Ditto what Doc Pap said. I’m writing some scrips for Cipro, but I’m writing them for situations where Cipro is appropriate, like P. Aeruginosa. I haven’t written any for anthrax yet. I hope I won’t have to. But I refuse to accept a “label” that says I must be incompetent if I prescribe a medication for reasons that you do not agree with, or for failing to fully explain my reasons to you. If you disagree with my treatment plan, you examine the patient, and offer your own plan. IF the patient doesn’t decide to take their anger out on you for interfering with the doctor-patient relationship.

BTW, Cipro is not a controlled substance, and not under the jurisdiction of the DEA.

Bib, old buddy, this seems more appropriate for the pit to me.

Qadgop, MD

Sorry, forgot not everyone is necessarily seeing the same news stories that I am.

There are lots of people hoarding Cipro for the eventuality that there is a massive anthrax attack on the country. These people are being written prescriptions for large quantities of the drug, and they have no symptoms (nor do they believe they have symptoms). They just want it.

Doctors should not write prescriptions to people just because they want them, and those who do are irresponsible.

Oh, and the reason this is a problem is that some pharmacies are running out of the drug. They can’t fill legitimate prescriptions.

Just stopping by with a cite

To try to keep this in GQ, how about this as a question:

Under what circumstances is it a) legal and b) ethical under AMA guidelines to prescribe an antibiotic to a patient whom does not have the disease for which the stuff is prescribed? Does that assessment change if there is likely to be a shortage of the drug?

Well, I am a licensed physician and I have written a few prescriptions for prophylactic Cipro.

I have interviewed and examined the patients for whom these prescriptions were written.
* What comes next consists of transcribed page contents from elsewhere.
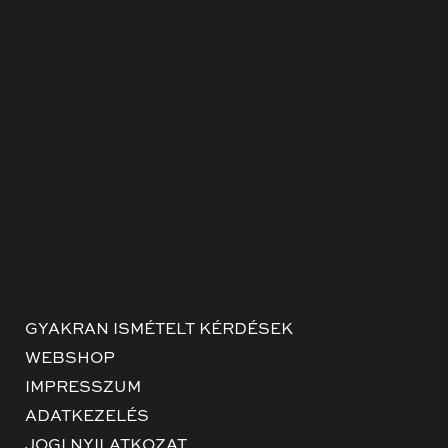
GYAKRAN ISMÉTELT KÉRDÉSEK
WEBSHOP
IMPRESSZUM
ADATKEZELÉS
JOGI NYILATKOZAT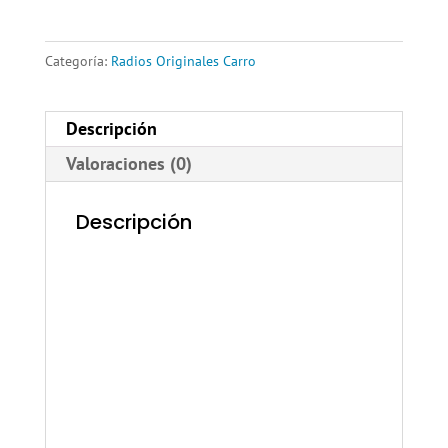
Categoría:
Radios Originales Carro
Descripción
Valoraciones (0)
Descripción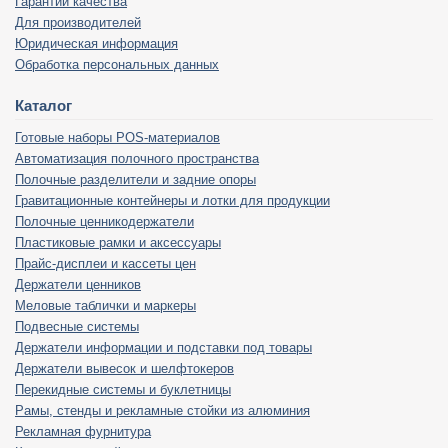
Гарантии качества
Для производителей
Юридическая информация
Обработка персональных данных
Каталог
Готовые наборы POS-материалов
Автоматизация полочного пространства
Полочные разделители и задние опоры
Гравитационные контейнеры и лотки для продукции
Полочные ценникодержатели
Пластиковые рамки и аксессуары
Прайс-дисплеи и кассеты цен
Держатели ценников
Меловые таблички и маркеры
Подвесные системы
Держатели информации и подставки под товары
Держатели вывесок и шелфтокеров
Перекидные системы и буклетницы
Рамы, стенды и рекламные стойки из алюминия
Рекламная фурнитура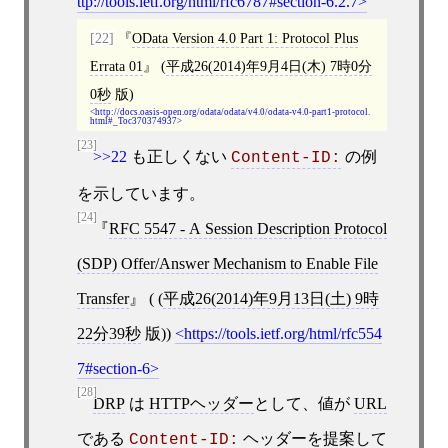
ttp://tools.ietf.org/html/rfc6787#section-6.2.7
[22]
OData Version 4.0 Part 1: Protocol Plus
Errata 01
(
平成26(2014)年9月4日(木) 7時0分
0秒
版)
http://docs.oasis-open.org/odata/odata/v4.0/odata-v4.0-part1-protocol.
html#_Toc370374937
[23]
>>22
も正しくない
の例
Content-ID:
を示しています。
[24]
RFC 5547 - A Session Description Protocol
(SDP) Offer/Answer Mechanism to Enable File
Transfer
( (
平成26(2014)年9月13日(土) 9時
22分39秒
版))
https://tools.ietf.org/html/rfc554
7#section-6
[28]
DRP
は
HTTPヘッダー
として、値が
URL
である
ヘッダー
を提案して
Content-ID: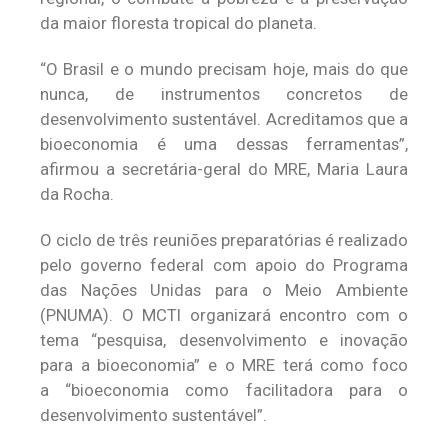
da maior floresta tropical do planeta.
“O Brasil e o mundo precisam hoje, mais do que
nunca, de instrumentos concretos de
desenvolvimento sustentável. Acreditamos que a
bioeconomia é uma dessas ferramentas”,
afirmou a secretária-geral do MRE, Maria Laura
da Rocha.
O ciclo de três reuniões preparatórias é realizado
pelo governo federal com apoio do Programa
das Nações Unidas para o Meio Ambiente
(PNUMA). O MCTI organizará encontro com o
tema “pesquisa, desenvolvimento e inovação
para a bioeconomia” e o MRE terá como foco
a “bioeconomia como facilitadora para o
desenvolvimento sustentável”.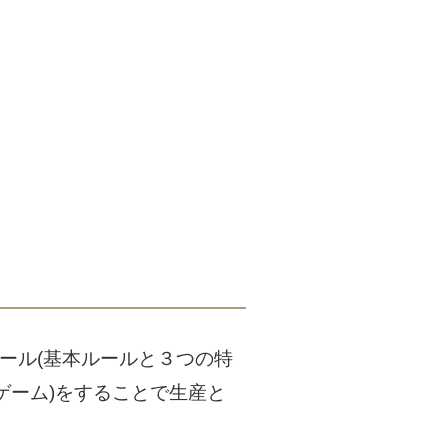
ール(基本ルールと３つの特
ゲーム)をすることで生産と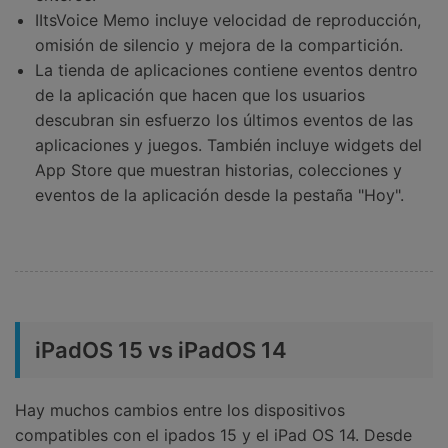
IItsVoice Memo incluye velocidad de reproducción,
omisión de silencio y mejora de la compartición.
La tienda de aplicaciones contiene eventos dentro
de la aplicación que hacen que los usuarios
descubran sin esfuerzo los últimos eventos de las
aplicaciones y juegos. También incluye widgets del
App Store que muestran historias, colecciones y
eventos de la aplicación desde la pestaña "Hoy".
iPadOS 15 vs iPadOS 14
Hay muchos cambios entre los dispositivos
compatibles con el ipados 15 y el iPad OS 14. Desde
I have indicated on the prescription that it is to be taken when needed for infection prophylaxis, and I have told them to call me for further advice if and when they believe such therapy should be started. I see absolutely nothing wrong with this.

The government says that appropriate antibiotics will be made available in the event of anthrax bioterrorism in a community, and that they have enough supply and will get it to where it’s needed in a timely manner. Maybe so. Maybe not. Maybe some people would rather be proactive and fend for themselves in this crisis. Why should I, or your for that matter, object to that?